(Excerpts from a dataset)
-*-*-

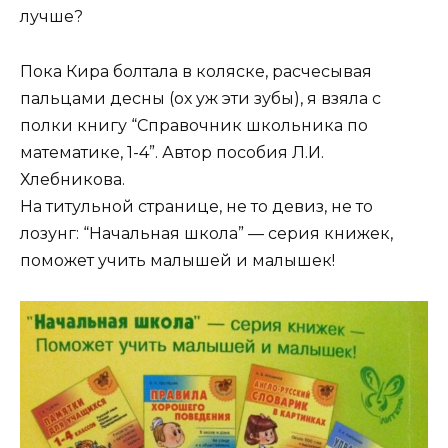
лучше?
Пока Кира болтала в коляске, расчесывая
пальцами десны (ох уж эти зубы), я взяла с
полки книгу “Справочник школьника по
математике, 1-4”. Автор пособия Л.И.
Хлебникова.
На титульной странице, не то девиз, не то
лозунг: “Начальная школа” — серия книжек,
поможет учить малышей и малышек!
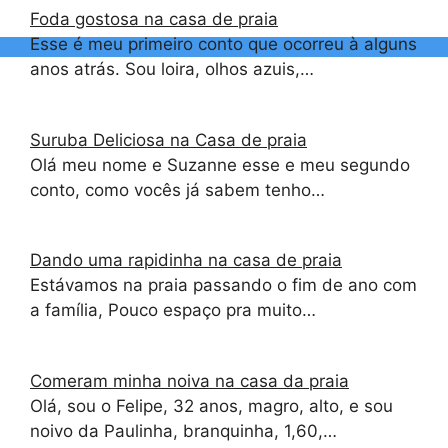
Foda gostosa na casa de praia
Esse é meu primeiro conto que ocorreu à alguns
anos atrás. Sou loira, olhos azuis,…
Suruba Deliciosa na Casa de praia
Olá meu nome e Suzanne esse e meu segundo
conto, como vocês já sabem tenho…
Dando uma rapidinha na casa de praia
Estávamos na praia passando o fim de ano com
a família, Pouco espaço pra muito…
Comeram minha noiva na casa da praia
Olá, sou o Felipe, 32 anos, magro, alto, e sou
noivo da Paulinha, branquinha, 1,60,…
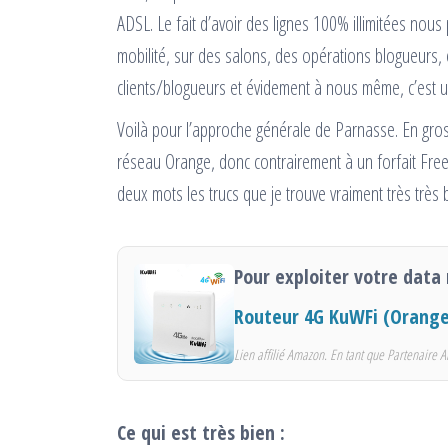
ADSL. Le fait d’avoir des lignes 100% illimitées nou
mobilité, sur des salons, des opérations blogueurs,
clients/blogueurs et évidement à nous même, c’est un
Voilà pour l’approche générale de Parnasse. En gros c’
réseau Orange, donc contrairement à un forfait Free
deux mots les trucs que je trouve vraiment très très b
Pour exploiter votre data
Routeur 4G KuWFi (Orange
Lien affilié Amazon. En tant que Partenaire A
Ce qui est très bien :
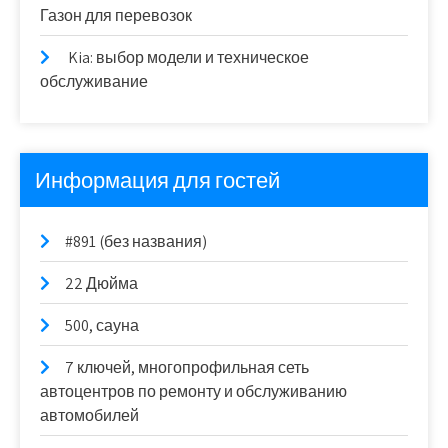
Газон для перевозок
Kia: выбор модели и техническое
обслуживание
Информация для гостей
#891 (без названия)
22 Дюйма
500, сауна
7 ключей, многопрофильная сеть
автоцентров по ремонту и обслуживанию
автомобилей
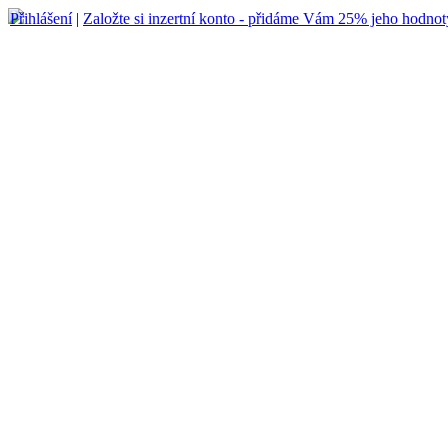
Přihlášení
|
Založte si inzertní konto - přidáme Vám 25% jeho hodnot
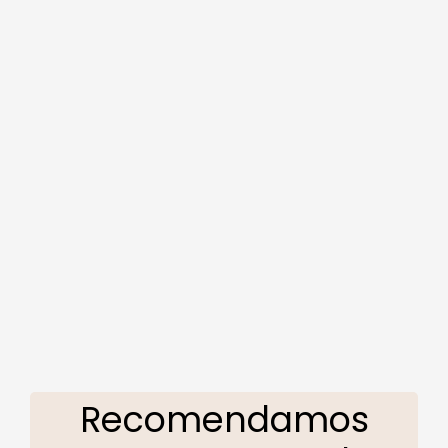
Recomendamos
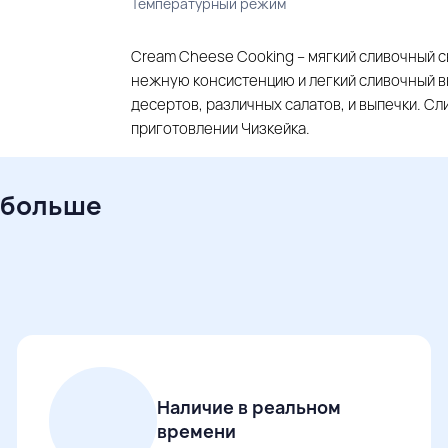
Температурный режим
Cream Cheese Cooking – мягкий сливочный сы
нежную консистенцию и легкий сливочный в
десертов, различных салатов, и выпечки. С
приготовлении Чизкейка.
 больше
Наличие в реальном
времени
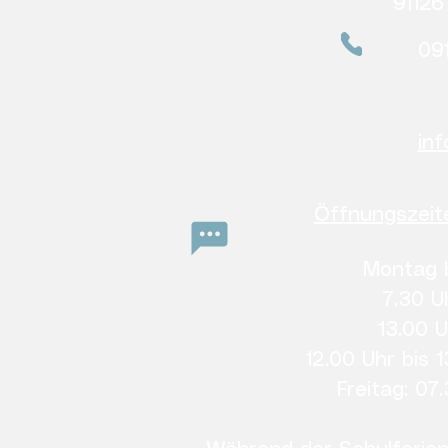
9112
09
in
Öffnungszeit
Montag b
7.30 U
13.00 U
12.00 Uhr bis 
Freitag: 07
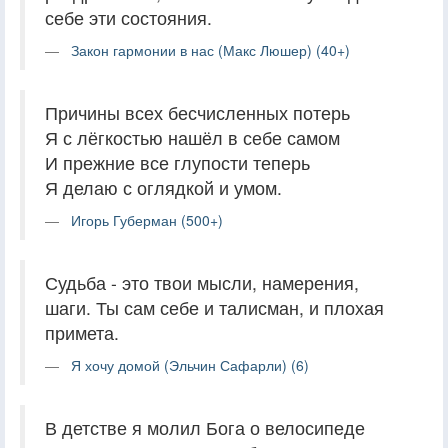
себе эти состояния.
Закон гармонии в нас (Макс Люшер) (40+)
Причины всех бесчисленных потерь
Я с лёгкостью нашёл в себе самом
И прежние все глупости теперь
Я делаю с оглядкой и умом.
Игорь Губерман (500+)
Судьба - это твои мысли, намерения,
шаги. Ты сам себе и талисман, и плохая
примета.
Я хочу домой (Эльчин Сафарли) (6)
В детстве я молил Бога о велосипеде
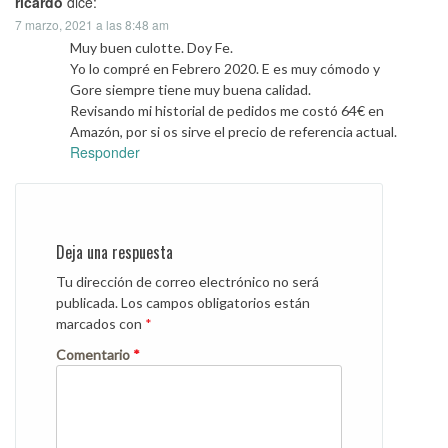
ricardo
dice:
7 marzo, 2021 a las 8:48 am
Muy buen culotte. Doy Fe.
Yo lo compré en Febrero 2020. E es muy cómodo y
Gore siempre tiene muy buena calidad.
Revisando mi historial de pedidos me costó 64€ en
Amazón, por si os sirve el precio de referencia actual.
Responder
Deja una respuesta
Tu dirección de correo electrónico no será
publicada.
Los campos obligatorios están
marcados con
*
Comentario
*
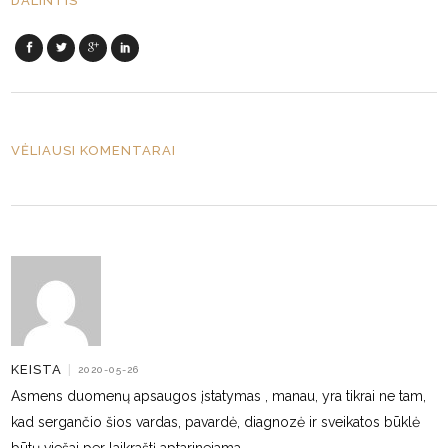
DALINTIS
VĖLIAUSI KOMENTARAI
KEISTA
|
2020-05-26
Asmens duomenų apsaugos įstatymas , manau, yra tikrai ne tam,
kad sergančio šios vardas, pavardė, diagnozė ir sveikatos būklė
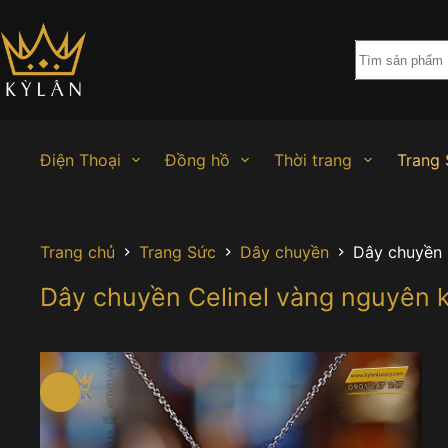
Chuyển
đến
phần
nội
dung
Điện Thoại
Đồng hồ
Thời trang
Trang 
Trang chủ
Trang Sức
Dây chuyền
Dây chuyền 
Dây chuyền Celinel vàng nguyên 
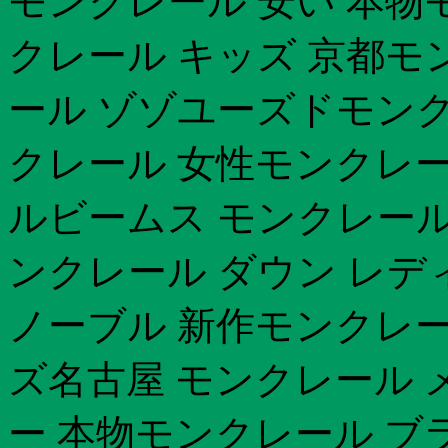
モンクレール 安い 本物モ
クレール キッズ 京都モ
ール ゾゾユーズドモンクレ
クレール 女性モンクレール
ルビームス モンクレール 
ンクレール ダウン レデ
ノーブル 新作モンクレー
ズ名古屋 モンクレール 
ー 本物モンクレール ブ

-*-*-

**EXERCISE DETAILS**
Output the entries verbatim but drop the images.

**RESULT BELOW**
лучше?
Пока Кира болтала в коляске, расчесывая
пальцами десны (ох уж эти зубы), я взяла с
полки книгу “Справочник школьника по
математике, 1-4”. Автор пособия Л.И.
Хлебникова.
На титульной странице, не то девиз, не то
лозунг: “Начальная школа” — серия книжек,
поможет учить малышей и малышек!
Foda gostosa na casa de praia
Esse é meu primeiro conto que ocorreu à alguns
anos atrás. Sou loira, olhos azuis,…
Suruba Deliciosa na Casa de praia
Olá meu nome e Suzanne esse e meu segundo
conto, como vocês já sabem tenho…
Dando uma rapidinha na casa de praia
Estávamos na praia passando o fim de ano com
a família, Pouco espaço pra muito…
Comeram minha noiva na casa da praia
Olá, sou o Felipe, 32 anos, magro, alto, e sou
noivo da Paulinha, branquinha, 1,60,…
ADSL. Le fait d’avoir des lignes 100% illimitées nou
mobilité, sur des salons, des opérations blogueurs,
clients/blogueurs et évidement à nous même, c’est un
Voilà pour l’approche générale de Parnasse. En gros c’
réseau Orange, donc contrairement à un forfait Free
deux mots les trucs que je trouve vraiment très très b
Pour exploiter votre data
Routeur 4G KuWFi (Orange
Lien affilié Amazon. En tant que Partenaire A
Ce qui est très bien :
Газон для перевозок
Kia: выбор модели и техническое
обслуживание
Информация для гостей
#891 (без названия)
22 Дюйма
500, сауна
7 ключей, многопрофильная сеть
автоцентров по ремонту и обслуживанию
автомобилей
Přihlášení
|
Založte si inzertní konto - přidáme Vám 25% jeho hodnot
Recomendamos
Температурный режим
Cream Cheese Cooking – мягкий сливочный сы
нежную консистенцию и легкий сливочный в
десертов, различных салатов, и выпечки. С
приготовлении Чизкейка.
 больше
Наличие в реальном
времени
9112
09
in
Öffnungszeit
Montag b
7.30 U
13.00 U
12.00 Uhr bis 
Freitag: 07
себе эти состояния.
Закон гармонии в нас (Макс Люшер) (40+)
Причины всех бесчисленных потерь
Я с лёгкостью нашёл в себе самом
И прежние все глупости теперь
Я делаю с оглядкой и умом.
Игорь Губерман (500+)
Судьба - это твои мысли, намерения,
шаги. Ты сам себе и талисман, и плохая
примета.
Я хочу домой (Эльчин Сафарли) (6)
В детстве я молил Бога о велосипеде
ricardo
dice:
7 marzo, 2021 a las 8:48 am
Muy buen culotte. Doy Fe.
Yo lo compré en Febrero 2020. E es muy cómodo y
Gore siempre tiene muy buena calidad.
Revisando mi historial de pedidos me costó 64€ en
Amazón, por si os sirve el precio de referencia actual.
Responder
Deja una respuesta
Tu dirección de correo electrónico no será
publicada.
Los campos obligatorios están
marcados con
*
Comentario
*
DALINTIS
VĖLIAUSI KOMENTARAI
KEISTA
|
2020-05-26
Asmens duomenų apsaugos įstatymas , manau, yra tikrai ne tam,
kad sergančio šios vardas, pavardė, diagnozė ir sveikatos būklė
Chuyển
đến
phần
nội
dung
Điện Thoại
Đồng hồ
Thời trang
Trang 
Trang chủ
Trang Sức
Dây chuyền
Dây chuyền 
Dây chuyền Celinel vàng nguyên 
モンクレール 安い 本物モ
クレール キッズ 京都モ
ール ゾゾユーズドモンクレ
クレール 女性モンクレール
ルビームス モンクレール 
ンクレール ダウン レデ
ノーブル 新作モンクレー
ズ名古屋 モンクレール 
ー 本物モンクレール ブ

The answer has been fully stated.